Otto explica que o disco de Martinho foi uma grande influênciaDivulgação


“É a minha homenagem. Não podia ser de outro jeito. Vamos fazer todas as músicas, do início ao fim, na mesma sequência”, adianta Otto, que iniciou a turnê do projeto em São Paulo, em fevereiro, e chega ao Rio na sexta-feira, no Circo Voador. Para a apresentação, o pernambucano convocou Pupillo (bateria), do Nação Zumbi — que também assina a direção musical —, Regis Damasceno (baixo e violão), Rodrigo Campos (cavaco e violão), Thiago França (sax e flauta), Marcos Axé (percussão) e Malê (percussão).

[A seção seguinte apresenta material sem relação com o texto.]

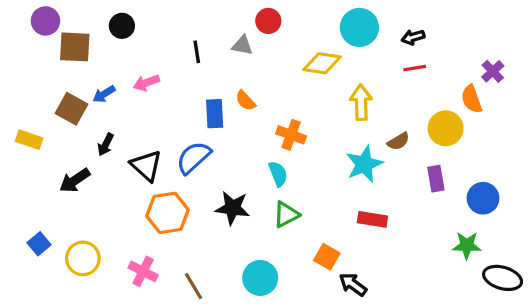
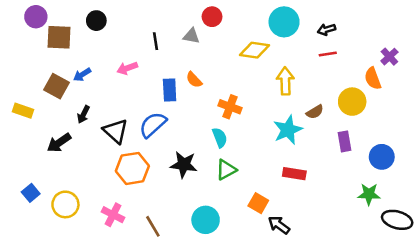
pink arrow: (146, 83) -> (127, 68), moved

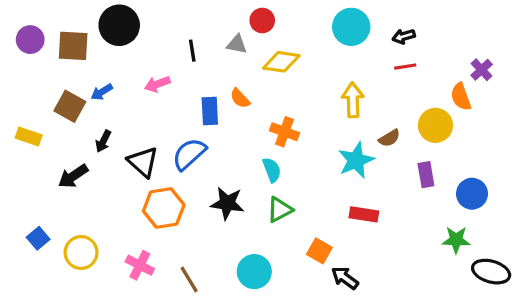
purple circle: (36, 17) -> (30, 40), moved
black circle: (96, 21) -> (119, 25), size x1.6
yellow diamond: (254, 50) -> (281, 62), moved

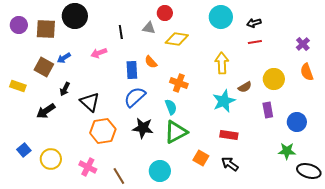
orange semicircle: (461, 97) -> (307, 72), moved
blue semicircle: (189, 154) -> (135, 97), moved
green triangle: (280, 210) -> (176, 132), size x1.4
black arrow: (345, 278) -> (230, 164), moved

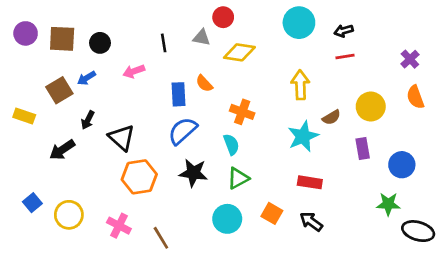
black circle: (75, 16) -> (100, 43), moved, size x0.6
brown square: (44, 67) -> (59, 90), turned 30
green triangle: (176, 132) -> (238, 178), size x0.7
cyan circle: (160, 171) -> (227, 219), moved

‘Canta Canta, Minha Gente’ traz clássicos da carreira de Martinho, como ‘Disritmia’, ‘Visgo da Jaca’ e a música que dá nome ao álbum. “Eu aprendi o que era candomblé com esse disco, aprendi a gostar de samba. É um trabalho muito brasileiro e, ao mesmo tempo, africano. Para mim, esse disco marca a passagem de um samba mais ‘roots’ para o samba moderno”, avalia Otto. “Estive com Martinho no ‘Encontro com Fátima Bernardes’ e falei sobre o show. Ele ficou superfeliz e me disse para convidá-lo. É claro que convidei! Se Martinho for mesmo, vou chamá-lo para cantar comigo. É um mestre.”